Sayın Dekan, Değerlİ Konuklarımız, Sevgİlİ Öğrencİler*

       Bugün fakültemiz için, fakültemizi bitiren öğrencilerimiz için, aileleri için, toplumumuz için mutlu bir gündür. Bundan 5 yıl önce, 1961 yılında, kurulan yüksek okullarımız, geçen yıl ilk mezunlarını vermiş, 1965-1966 yılı haziran döneminde de yüksek hemşirelik, fizik tedavi ve rehabilitasyon, diyet, tıbbi teknoloji ve biyoloji dallarında 38 öğrencisini mezun ederek ülke hizmetine sunmuş bulunmaktadır.

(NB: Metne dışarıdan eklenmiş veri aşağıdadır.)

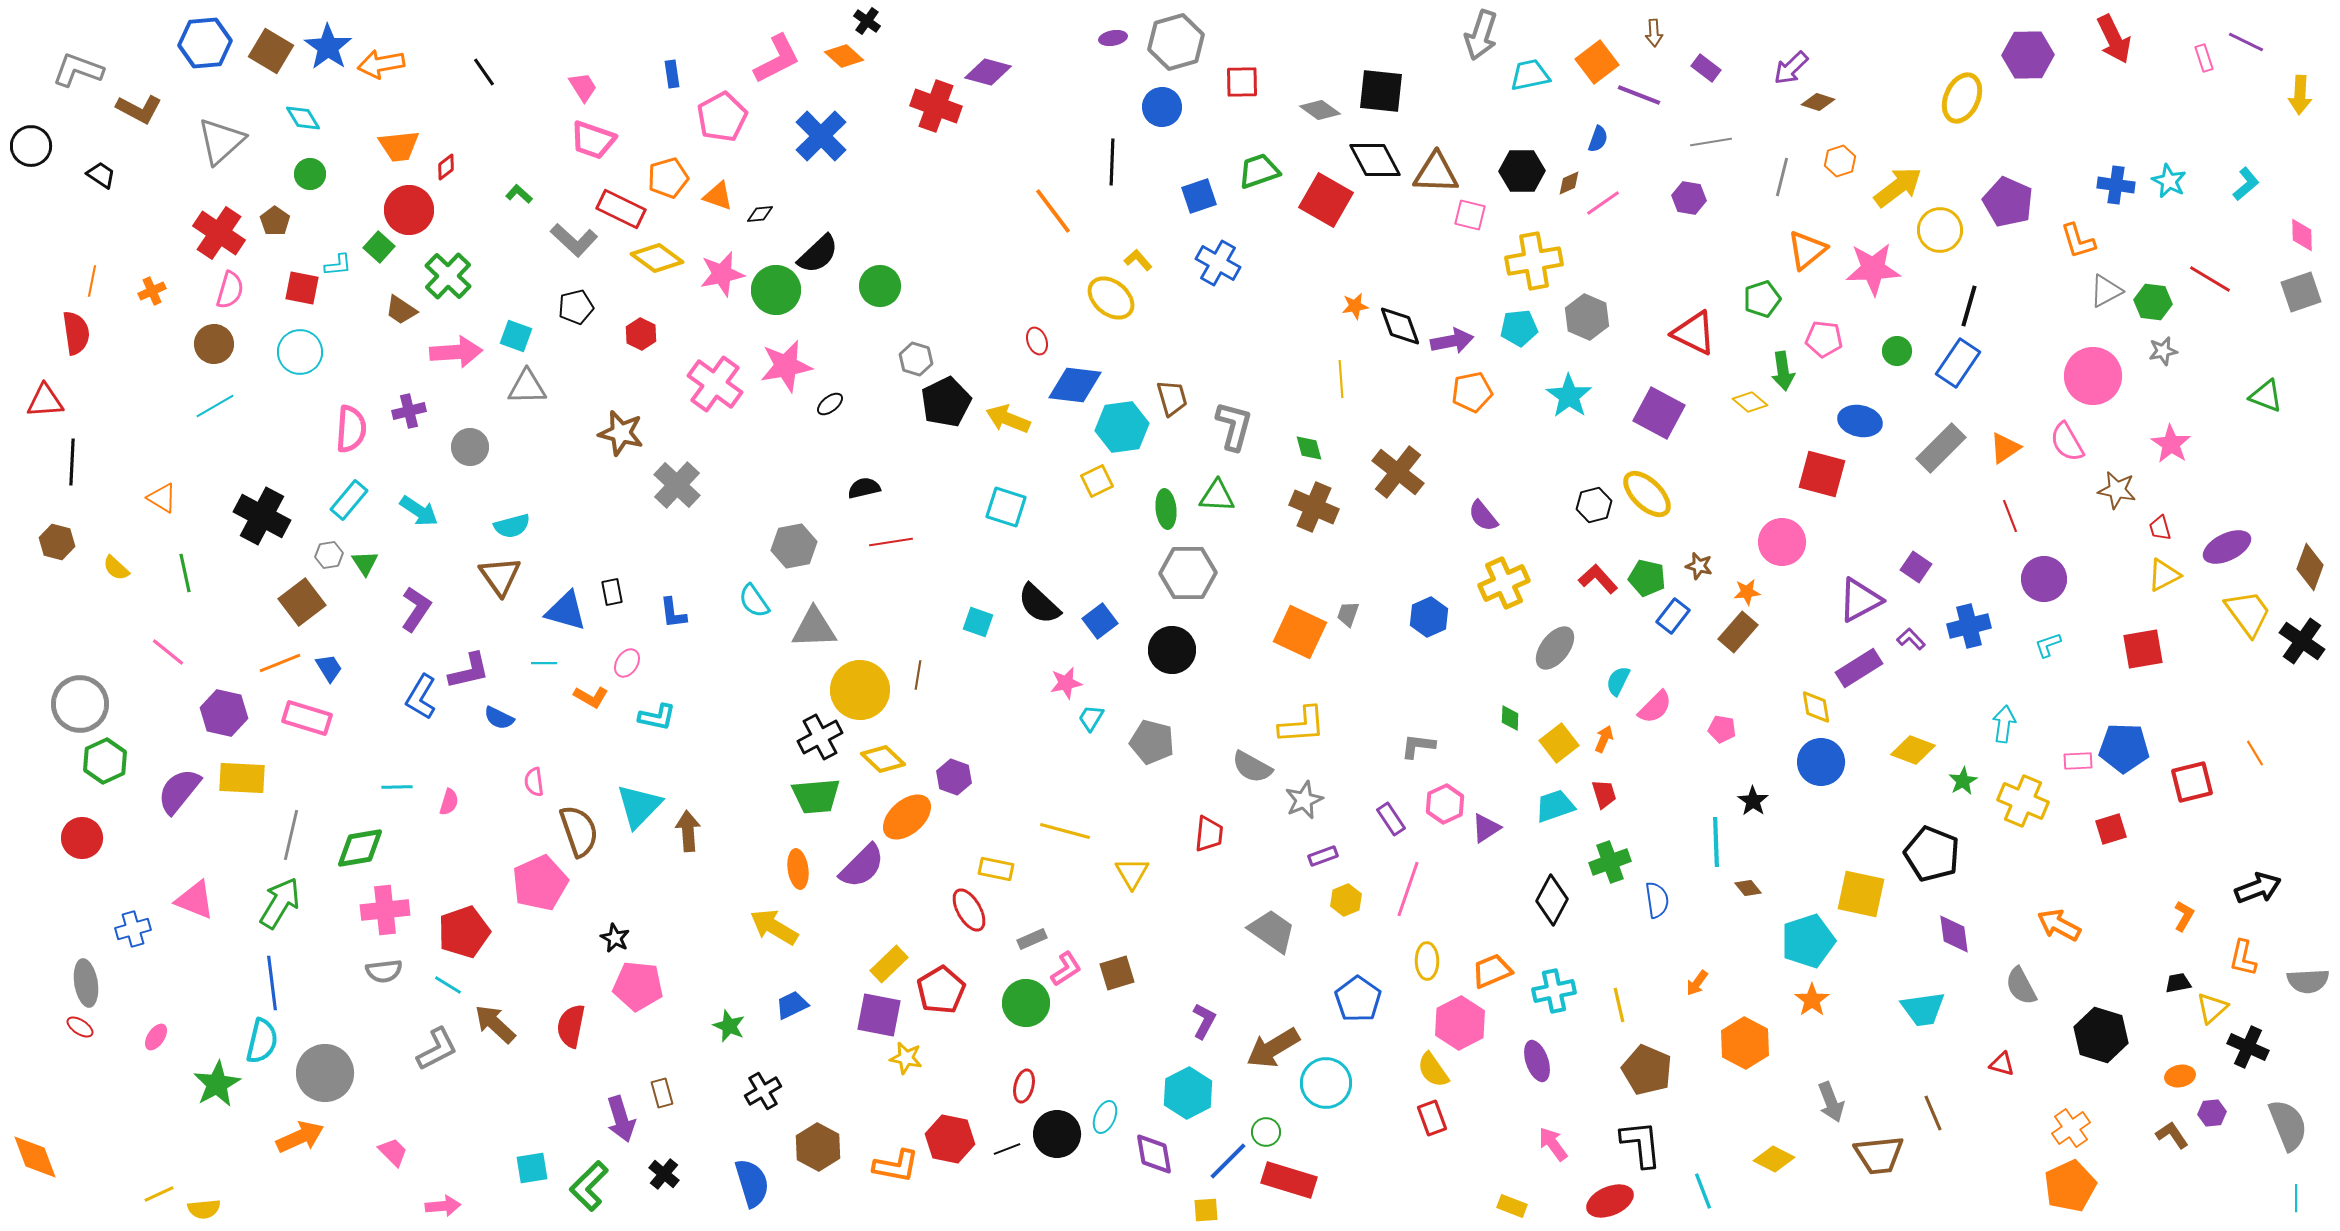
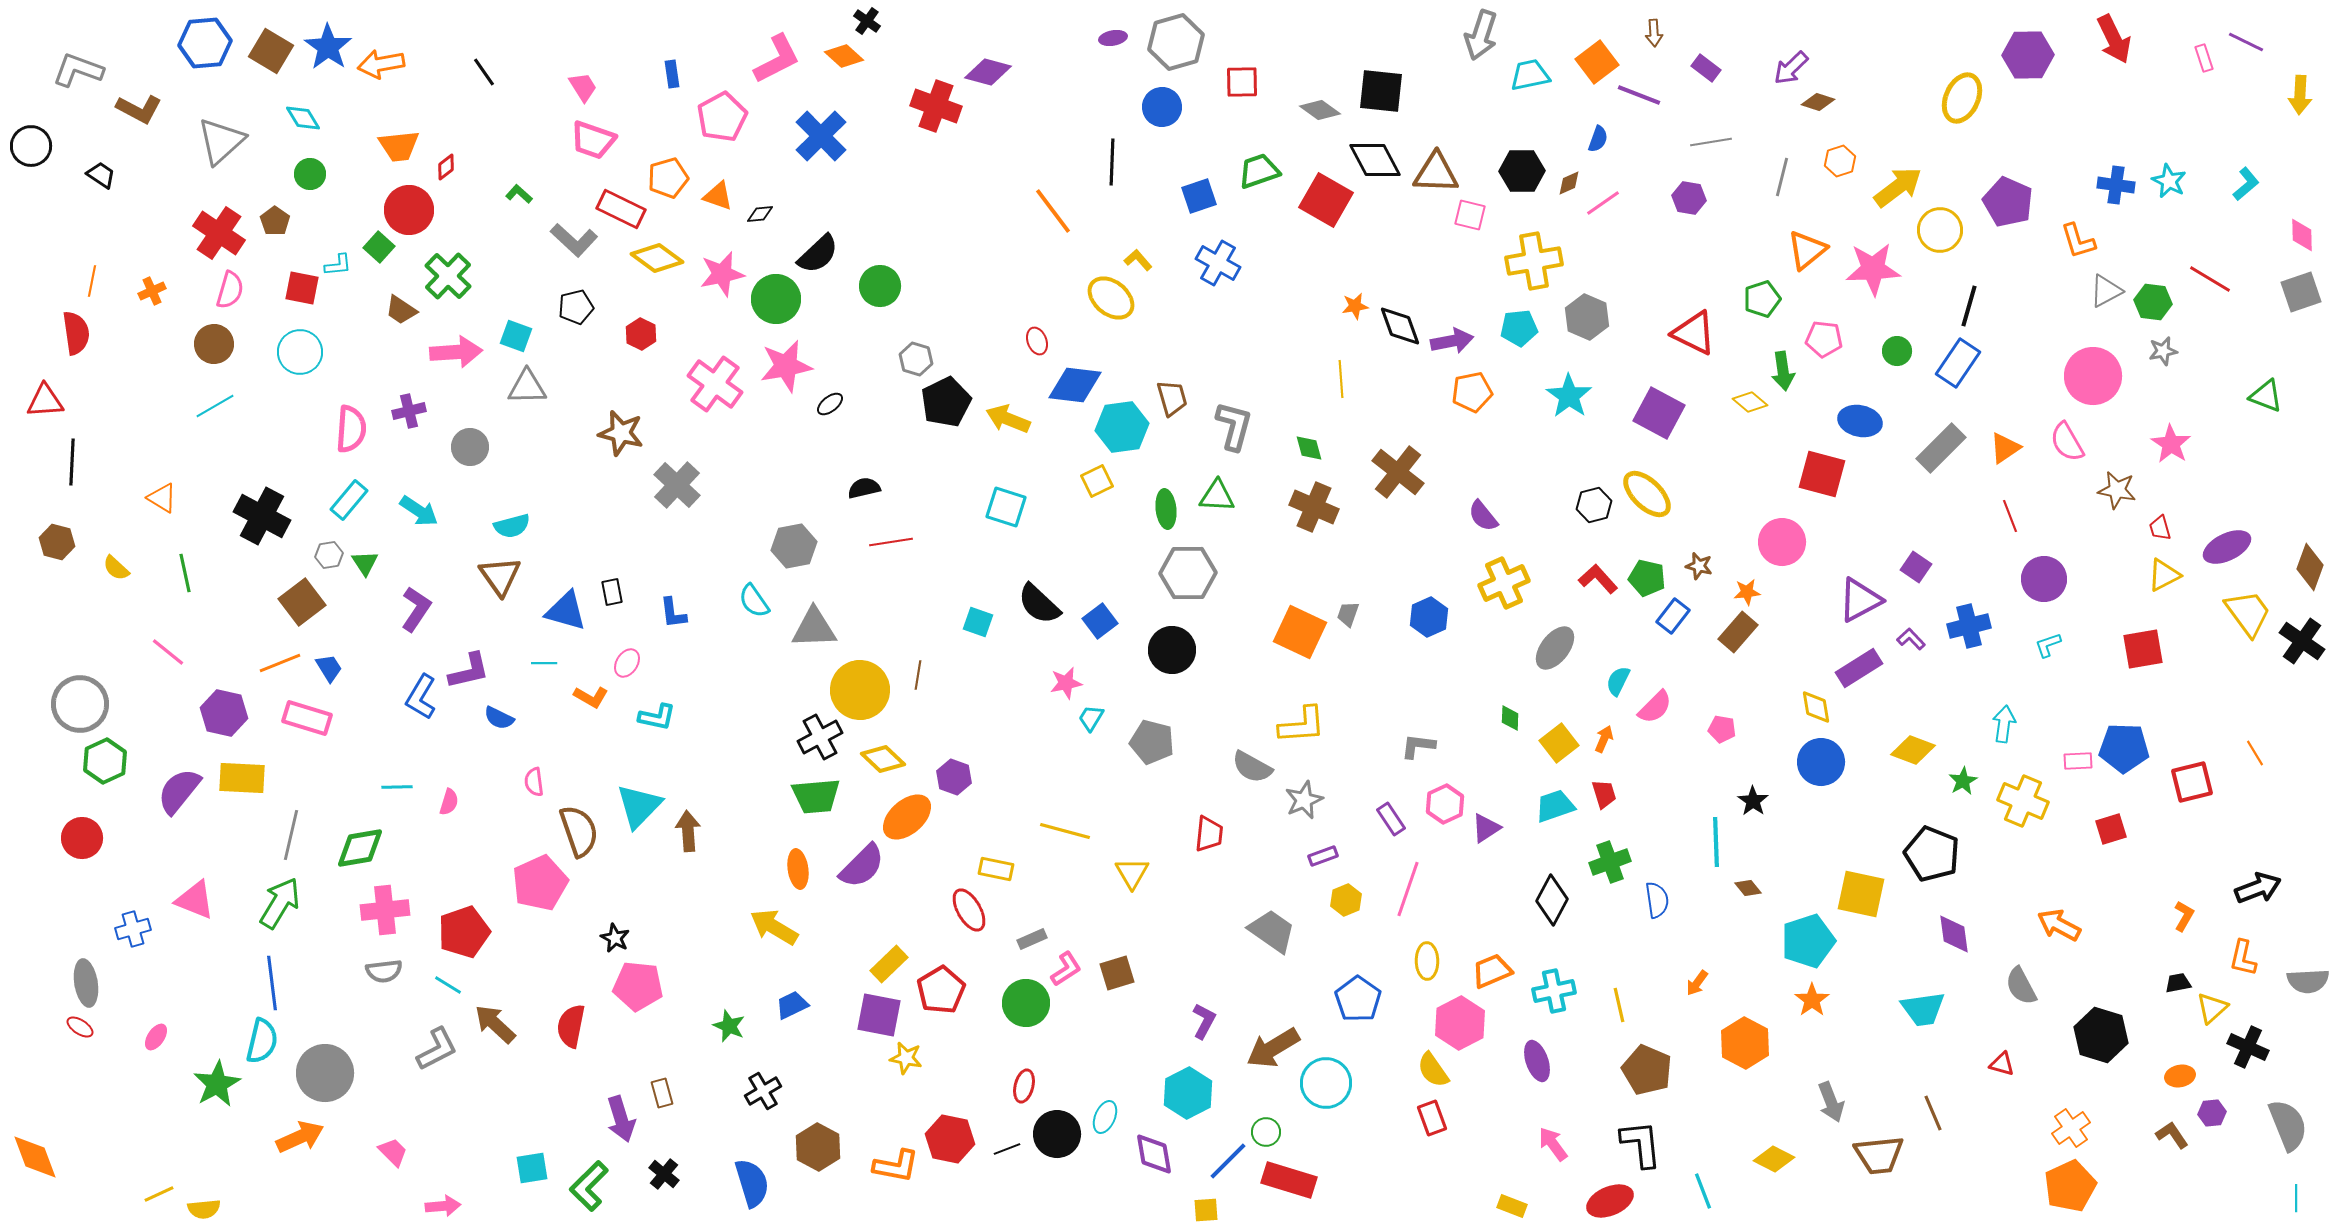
green circle at (776, 290): moved 9 px down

       Hacettepe Tıp ve Sağlık Bilimleri Fakültesinin tıbbi teknoloji, fizik tedavi ve rehabilitasyon, diyet, yüksek hemşirelik ve biyoloji konularında uzmanlaşmış personel yetiştirmesi, gerçekten ülkemizin sağlık sorunlarının çözümü yolunda yapılan hizmetlerin en önemlilerinden biridir. Tarihin ilk çağlarında hekimler, eczacıya bile gerek duymadan tek başlarına sanatlarını uygulamaktaydılar. Bugün ise sağlığın sürmesi ve hastanın tedavisi hekimin tek başına yapamayacağı kadar karmaşık bir duruma gelmiştir. Tıp hizmetlerinde yeterli bir düzeye, gelişmiş ülkeler düzeyine, erişmek ancak bilgili ve ahenk içinde çalışan büyük bir ekibin yapabileceği iştir, tıpkı bir orkestrada olduğu gibi. Şefi olmayan, kemanı olmayan, flütü olmayan, hatta davulu ve çalparası olmayan bir orkestra olur mu ? Olamaz. Tıpkı bunun gibi hekimi, eczacısı, hemşiresi, laboratuar uzmanı, diyet uzmanı, fizyoterapisti olmayan bir sağlık hizmeti de olamaz. Bunlardan biri hizmetini yapamazsa, tıpkı ayrı tempoda çalan bir kemanın orkestrayı bozduğu gibi, hizmet bozulur. O halde sağlık hizmetlerinin de aynı ruh ve anlayışla ele alınması gerekir.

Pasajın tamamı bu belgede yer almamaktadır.